EXERCISE: Exactly as they stand, set down all of the records again.

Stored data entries
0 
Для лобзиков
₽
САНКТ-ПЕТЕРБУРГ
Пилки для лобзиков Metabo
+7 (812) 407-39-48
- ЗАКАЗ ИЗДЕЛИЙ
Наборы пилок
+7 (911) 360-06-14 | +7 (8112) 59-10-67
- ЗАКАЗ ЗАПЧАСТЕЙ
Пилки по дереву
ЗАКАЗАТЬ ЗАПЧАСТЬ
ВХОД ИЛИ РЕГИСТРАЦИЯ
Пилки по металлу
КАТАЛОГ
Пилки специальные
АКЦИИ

TASK OUTPUT:
0 
Для лобзиков
₽
САНКТ-ПЕТЕРБУРГ
Пилки для лобзиков Metabo
+7 (812) 407-39-48
- ЗАКАЗ ИЗДЕЛИЙ
Наборы пилок
+7 (911) 360-06-14 | +7 (8112) 59-10-67
- ЗАКАЗ ЗАПЧАСТЕЙ
Пилки по дереву
ЗАКАЗАТЬ ЗАПЧАСТЬ
ВХОД ИЛИ РЕГИСТРАЦИЯ
Пилки по металлу
КАТАЛОГ
Пилки специальные
АКЦИИ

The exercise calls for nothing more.